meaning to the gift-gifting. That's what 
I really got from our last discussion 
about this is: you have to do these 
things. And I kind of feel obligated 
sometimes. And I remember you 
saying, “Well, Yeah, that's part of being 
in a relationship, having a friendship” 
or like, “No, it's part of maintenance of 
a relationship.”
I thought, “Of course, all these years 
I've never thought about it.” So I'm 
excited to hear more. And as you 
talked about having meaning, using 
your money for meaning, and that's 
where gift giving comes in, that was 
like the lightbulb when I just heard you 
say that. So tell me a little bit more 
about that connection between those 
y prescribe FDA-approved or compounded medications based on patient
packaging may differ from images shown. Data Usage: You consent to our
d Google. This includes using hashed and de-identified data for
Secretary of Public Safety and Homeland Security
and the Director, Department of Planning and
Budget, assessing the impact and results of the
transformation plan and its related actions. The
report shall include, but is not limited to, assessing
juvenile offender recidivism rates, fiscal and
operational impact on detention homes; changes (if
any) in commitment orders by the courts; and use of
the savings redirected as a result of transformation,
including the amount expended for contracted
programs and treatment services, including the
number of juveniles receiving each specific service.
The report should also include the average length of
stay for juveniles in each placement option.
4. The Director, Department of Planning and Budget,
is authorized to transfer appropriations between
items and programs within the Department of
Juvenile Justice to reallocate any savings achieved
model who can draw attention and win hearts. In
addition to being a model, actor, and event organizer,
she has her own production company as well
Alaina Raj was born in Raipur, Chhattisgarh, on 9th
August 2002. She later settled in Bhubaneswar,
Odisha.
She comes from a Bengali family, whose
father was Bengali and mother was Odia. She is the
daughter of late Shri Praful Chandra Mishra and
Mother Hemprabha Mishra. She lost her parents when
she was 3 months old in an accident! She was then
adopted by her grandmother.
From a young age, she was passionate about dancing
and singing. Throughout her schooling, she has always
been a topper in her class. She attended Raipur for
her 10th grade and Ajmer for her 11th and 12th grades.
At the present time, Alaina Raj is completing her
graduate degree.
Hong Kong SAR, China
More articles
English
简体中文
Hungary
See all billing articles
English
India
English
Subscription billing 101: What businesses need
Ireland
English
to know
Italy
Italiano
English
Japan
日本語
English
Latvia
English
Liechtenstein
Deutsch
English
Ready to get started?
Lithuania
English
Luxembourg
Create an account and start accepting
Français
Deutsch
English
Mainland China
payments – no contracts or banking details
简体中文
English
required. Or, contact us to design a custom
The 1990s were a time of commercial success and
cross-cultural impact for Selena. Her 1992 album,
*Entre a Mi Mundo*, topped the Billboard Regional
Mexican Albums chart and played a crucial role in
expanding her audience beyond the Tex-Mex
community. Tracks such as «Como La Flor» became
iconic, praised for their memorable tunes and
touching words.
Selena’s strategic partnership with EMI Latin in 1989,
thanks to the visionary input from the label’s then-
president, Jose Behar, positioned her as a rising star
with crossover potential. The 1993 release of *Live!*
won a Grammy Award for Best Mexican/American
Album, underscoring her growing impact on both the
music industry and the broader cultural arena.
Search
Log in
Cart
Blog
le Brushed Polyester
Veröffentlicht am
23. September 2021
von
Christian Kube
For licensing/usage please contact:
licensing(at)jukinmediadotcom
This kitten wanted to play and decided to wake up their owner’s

● ● ● ● ●

• EXERCISE INSTRUCTIONS: Your answer must be the complete listing, reproduced exactly.

• REPLY:
meaning to the gift-gifting. That's what 
I really got from our last discussion 
about this is: you have to do these 
things. And I kind of feel obligated 
sometimes. And I remember you 
saying, “Well, Yeah, that's part of being 
in a relationship, having a friendship” 
or like, “No, it's part of maintenance of 
a relationship.”
I thought, “Of course, all these years 
I've never thought about it.” So I'm 
excited to hear more. And as you 
talked about having meaning, using 
your money for meaning, and that's 
where gift giving comes in, that was 
like the lightbulb when I just heard you 
say that. So tell me a little bit more 
about that connection between those 
y prescribe FDA-approved or compounded medications based on patient
packaging may differ from images shown. Data Usage: You consent to our
d Google. This includes using hashed and de-identified data for
Secretary of Public Safety and Homeland Security
and the Director, Department of Planning and
Budget, assessing the impact and results of the
transformation plan and its related actions. The
report shall include, but is not limited to, assessing
juvenile offender recidivism rates, fiscal and
operational impact on detention homes; changes (if
any) in commitment orders by the courts; and use of
the savings redirected as a result of transformation,
including the amount expended for contracted
programs and treatment services, including the
number of juveniles receiving each specific service.
The report should also include the average length of
stay for juveniles in each placement option.
4. The Director, Department of Planning and Budget,
is authorized to transfer appropriations between
items and programs within the Department of
Juvenile Justice to reallocate any savings achieved
model who can draw attention and win hearts. In
addition to being a model, actor, and event organizer,
she has her own production company as well
Alaina Raj was born in Raipur, Chhattisgarh, on 9th
August 2002. She later settled in Bhubaneswar,
Odisha.
She comes from a Bengali family, whose
father was Bengali and mother was Odia. She is the
daughter of late Shri Praful Chandra Mishra and
Mother Hemprabha Mishra. She lost her parents when
she was 3 months old in an accident! She was then
adopted by her grandmother.
From a young age, she was passionate about dancing
and singing. Throughout her schooling, she has always
been a topper in her class. She attended Raipur for
her 10th grade and Ajmer for her 11th and 12th grades.
At the present time, Alaina Raj is completing her
graduate degree.
Hong Kong SAR, China
More articles
English
简体中文
Hungary
See all billing articles
English
India
English
Subscription billing 101: What businesses need
Ireland
English
to know
Italy
Italiano
English
Japan
日本語
English
Latvia
English
Liechtenstein
Deutsch
English
Ready to get started?
Lithuania
English
Luxembourg
Create an account and start accepting
Français
Deutsch
English
Mainland China
payments – no contracts or banking details
简体中文
English
required. Or, contact us to design a custom
The 1990s were a time of commercial success and
cross-cultural impact for Selena. Her 1992 album,
*Entre a Mi Mundo*, topped the Billboard Regional
Mexican Albums chart and played a crucial role in
expanding her audience beyond the Tex-Mex
community. Tracks such as «Como La Flor» became
iconic, praised for their memorable tunes and
touching words.
Selena’s strategic partnership with EMI Latin in 1989,
thanks to the visionary input from the label’s then-
president, Jose Behar, positioned her as a rising star
with crossover potential. The 1993 release of *Live!*
won a Grammy Award for Best Mexican/American
Album, underscoring her growing impact on both the
music industry and the broader cultural arena.
Search
Log in
Cart
Blog
le Brushed Polyester
Veröffentlicht am
23. September 2021
von
Christian Kube
For licensing/usage please contact:
licensing(at)jukinmediadotcom
This kitten wanted to play and decided to wake up their owner’s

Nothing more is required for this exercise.